Imagining this real world is complicated, as we can easily come up with contrasting images. On the one hand, our current time overflows with promise and possibility. Many young people today, both women and men, feel that their choices are endless. They can travel the world, study abroad, and design their own college major.
Yet, at the same time, daily installments of discouraging news on global warming, terrorism, violent crime, and famine, leave many young people feeling overwhelmed by a world filled with seemingly complex, unsolvable problems.
Regardless of the perception, it is the responsibility of educators today to send young people forth from high school adequately prepared to meet the future with confidence. No matter which view of the future we ascribe to, our assignment is the same. We need an education that will enable young people to impart purpose and direction to their lives.
Conscientiously developed by a cohesive educational program are these capacities
- Creative thinking permeated with imagination, flexibility, and focus.
- Emotional intelligence, empathy, and self-esteem.
- Physical vitality, stamina, and perseverance.
- Inner depth borne out of an abiding appreciation and responsibility for nature, for work, and for their fellow human beings.
The development of thinking is the most vital work done in a Waldorf high school. The entire four-year program is designed with this in mind. Regardless of the subject in ninth grade, whether it is geology, modern world history, or English literature the students are asked to describe in detail exactly what they have observed. This approach strengthens the students perception and understanding of reality and challenges them to look beyond the cliche, the culturally accepted or current way of seeing the world.
The junior curriculum could be characterized by the theme of invisibility: namely the study of those subjects that draw the student into areas that are not accessible to the experience of the senses. In chemistry, the students enter the invisible kingdom of the atom; in physics they explore the invisible world of electricity (which we can see only in its effects, not in its inherent nature). These voyages to invisible landscapes pose a central question intended to strengthen the student's powers of independent analysis and abstract theorizing. The question is Why? Why are things this way?
One of the most striking features of Waldorf high school graduates is their quiet confidence. This sense of confidence comes from their ability to think clearly as well as empathetically, to be awake to the world, but not removed and detached.
While thinking is being developed through a rigorous academic program, the arts continue to play an important role in the educational process. Sculpture, painting, bookbinding, calligraphy, and choral singing are part of every high school student's educational program. The emotional resilience that students need during these turbulent and unpredictable teenage years is bolstered through an artistic program that encourages self-expression and communication.

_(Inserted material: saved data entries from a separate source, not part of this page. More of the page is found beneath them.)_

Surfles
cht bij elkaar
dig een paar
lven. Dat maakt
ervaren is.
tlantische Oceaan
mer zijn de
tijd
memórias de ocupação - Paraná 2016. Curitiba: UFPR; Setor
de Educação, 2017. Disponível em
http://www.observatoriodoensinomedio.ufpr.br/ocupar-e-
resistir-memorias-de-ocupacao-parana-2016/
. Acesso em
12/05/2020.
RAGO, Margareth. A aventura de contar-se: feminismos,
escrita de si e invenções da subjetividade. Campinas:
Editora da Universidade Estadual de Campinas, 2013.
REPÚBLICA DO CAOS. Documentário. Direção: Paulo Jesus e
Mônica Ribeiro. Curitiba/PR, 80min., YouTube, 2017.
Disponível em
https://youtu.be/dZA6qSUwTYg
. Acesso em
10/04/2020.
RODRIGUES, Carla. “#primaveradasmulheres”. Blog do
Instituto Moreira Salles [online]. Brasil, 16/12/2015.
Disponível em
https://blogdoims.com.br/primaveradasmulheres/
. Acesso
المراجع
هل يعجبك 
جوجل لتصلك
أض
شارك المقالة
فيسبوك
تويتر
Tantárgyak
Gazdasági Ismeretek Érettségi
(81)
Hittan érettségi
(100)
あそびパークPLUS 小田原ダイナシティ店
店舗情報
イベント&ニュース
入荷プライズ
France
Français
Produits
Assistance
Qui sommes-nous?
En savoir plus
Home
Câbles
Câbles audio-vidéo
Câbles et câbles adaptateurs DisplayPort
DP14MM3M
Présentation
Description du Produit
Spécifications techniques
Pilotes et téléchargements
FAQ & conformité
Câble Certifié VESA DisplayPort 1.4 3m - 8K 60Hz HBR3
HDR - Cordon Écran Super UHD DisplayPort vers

Well-rounded students remain sensitive to the mysteries and subtleties of life, yet at the same time emotionally connected with others and actively involved in the world. The simple motif of engaging students through head, heart, and hands has sounded repeatedly through all three phases of a Waldorf Education in an attempt to enliven student's thinking and to make a child's school experience meaningful. In the end this educational framework has enabled Waldorf graduates to engage life deeply with confidence and direction. In this way all that is best [has been] kindled in the young, not the intellect that remains passive, but the will that stirs thinking to creative activity.